The news was less good on Utilization rate, and hence this made the financials look worse. The explanation for this is the immaturity of the customer base, and the new safeguards and limitations were not yet in place.
The maturity of the user base is key to utilization, if you have had MoviePass for more than 5 months you know exactly what I mean. At first, you ride that new bike like the shiny awesome new toy it is. You make love to it like it was your hot new GF or BF. But like all new things, after a while, it becomes an old thing, and you calm down and ride it less. We are creatures of habit, we go back to our old habits, it happens, I have reams of data to prove it. Buy if you want a great read on how strong our habits are read this book. It will blow your mind!

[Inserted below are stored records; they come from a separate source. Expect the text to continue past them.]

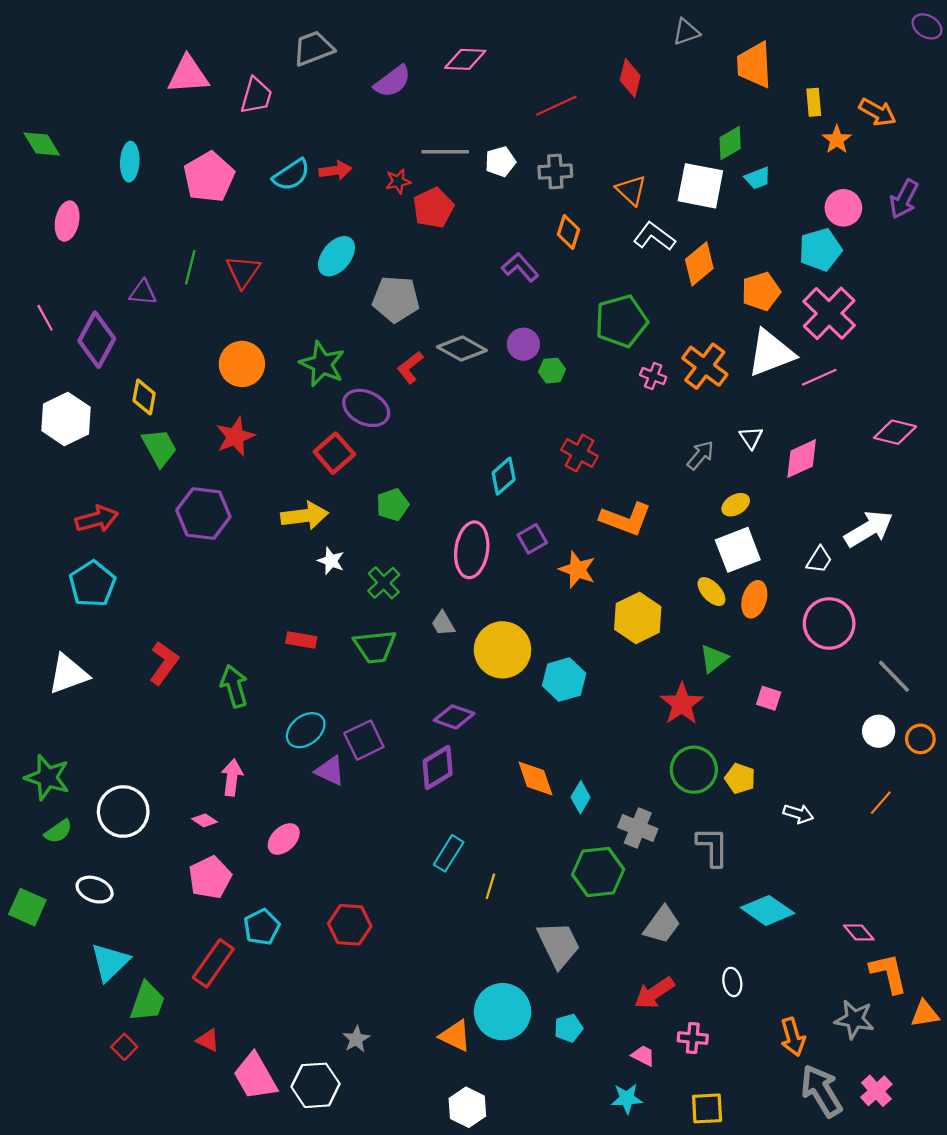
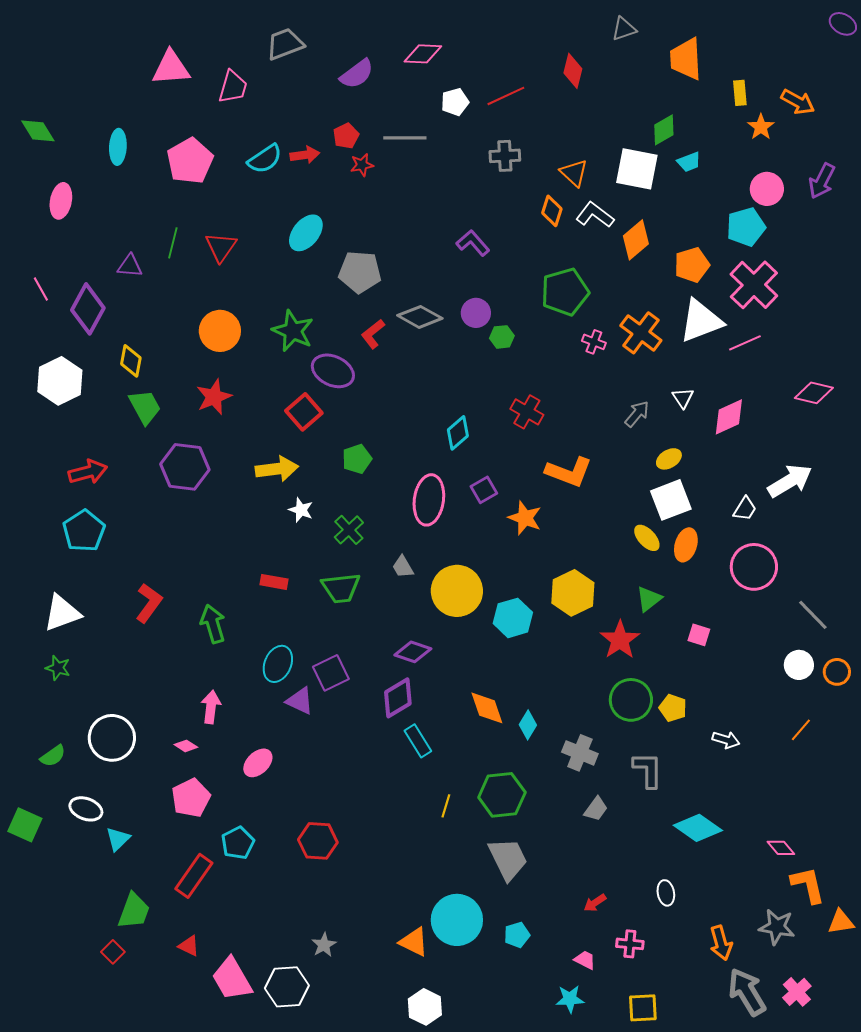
white pentagon: (500, 162) -> (455, 102), moved
red pentagon: (433, 208) -> (346, 136), moved, size x0.7
orange diamond: (568, 232) -> (552, 211), moved
yellow hexagon: (638, 618) -> (573, 593), moved
cyan ellipse: (306, 730) -> (278, 664), turned -30
green star: (47, 777) -> (58, 668), moved, size x0.6
cyan rectangle: (449, 853) -> (418, 741), moved, turned -64
green hexagon: (598, 872) -> (502, 795), moved
gray trapezoid: (662, 925) -> (596, 809), moved, size x0.7
cyan triangle: (110, 962) -> (118, 839), moved, size x0.7
red arrow: (654, 993) -> (595, 903), size x0.6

So, unfortunately, with strong new subscriber growth, we will experience higher utilization rates for some amount of time until the userbase is significantly larger than new net additions each quarter. If you take the 350,000 net new ads monthly the company is now claiming, once we get past 5 Million subs, that math for more mature vs. immature subs starts getting a lot better. There are a lot of businesses that work this way. This is not something to get overly alarmed about. Have you ever heard of giving away the razor to sell the blades? That is what is happening here.

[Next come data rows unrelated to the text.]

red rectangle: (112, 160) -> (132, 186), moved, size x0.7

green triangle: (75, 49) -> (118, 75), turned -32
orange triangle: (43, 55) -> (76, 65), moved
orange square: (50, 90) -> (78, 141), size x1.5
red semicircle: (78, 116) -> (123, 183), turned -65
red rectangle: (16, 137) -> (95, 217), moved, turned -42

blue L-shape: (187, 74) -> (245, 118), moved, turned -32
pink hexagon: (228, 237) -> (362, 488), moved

Longs should be relieved that all the jacking around of the offering did not cause any type of serious momentum bust. The iHeart Radio promotion was in my mind a clear dud. It didn’t do much, and Farnsworth has now publicly thrown the thing under the bus – stating “somebody talked me into it, I will never do it again”. Chalk that one up to having a bit of a moron leading this thing, and startups doing nutty stuff from time to time.
The great news is that the “one movie once” limit, and the ticket stub submission procedure, did not cause a total subscriber rebellion. Anytime you can make changes that have a 35% reduction of COGs from your customers, and they still love you, it means your value proposition is very strong. Add to that, customers say they will willingly pay more, things are looking good on being able to get a revenue model on subs to break even sometime down the road.

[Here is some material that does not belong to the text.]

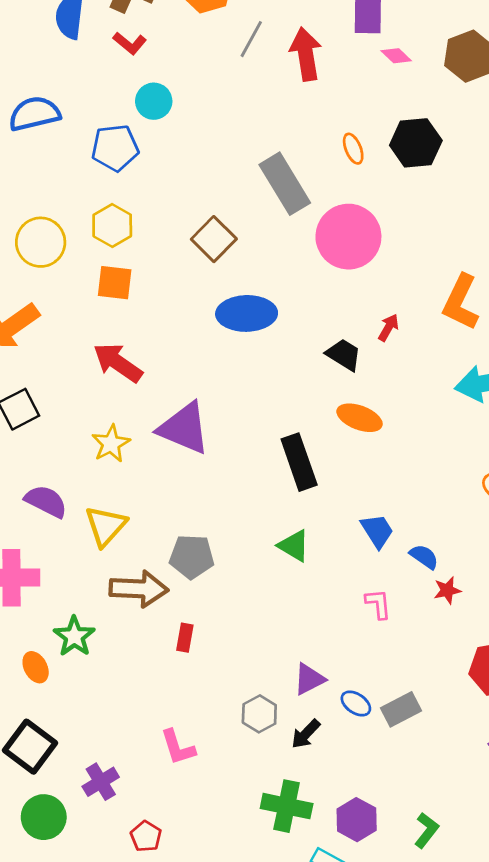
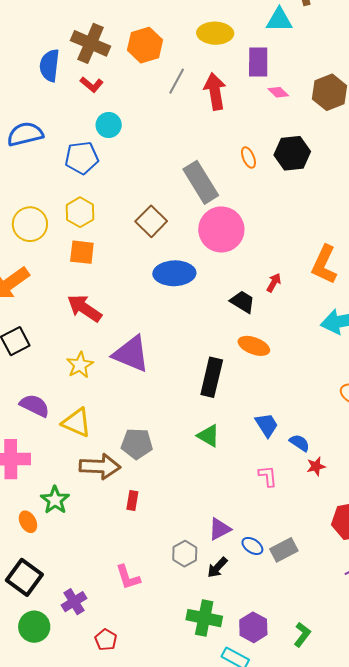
pink circle: (348, 237) -> (221, 229), moved
black rectangle: (299, 462) -> (212, 377), turned 33
yellow triangle: (106, 526) -> (77, 423), turned -48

Honestly, there has been some pretty stupid shit that has happened with this company and stock over the last QTR, and even with that, the momentum case is better than the short case, particularly at this Market Cap level. This company needs PR help BADLY! From the horribly timed 8K, to the late a feeble defense of its stock price from Farnsworth, to the completely insane way they released the QTRLY ER last night and followed up with the PR this morning. It is just a total shit show on PR. I mean it is amateur hour at its worst. In some ways, the company has been successful in spite of itself, and that is because the overall idea is so compelling, and this space was so totally ripe for total disruption. I continue to believe that Farnsworth is a bozo, but MoviePass needed somebody with brass balls and a bit crazy to make the moves it has. He is a useful idiot in the MoviePass crusade. Farnsworth is our very own Erlich Bachman! If you don’t know Bachman, you should not even think about investing in HMNY! It’s not for you!
And so it is, the financials look ugly, the company continues to grow multi 1000’s percentages, the shorts will howl that the company is doomed! The longs will see the beautiful unicorn. The stock will start to rise, the shorts will get squeezed, the Wall St. number crunchers and bean counters will pout that everything they learned in MBA school was wrong. And a unicron will become real!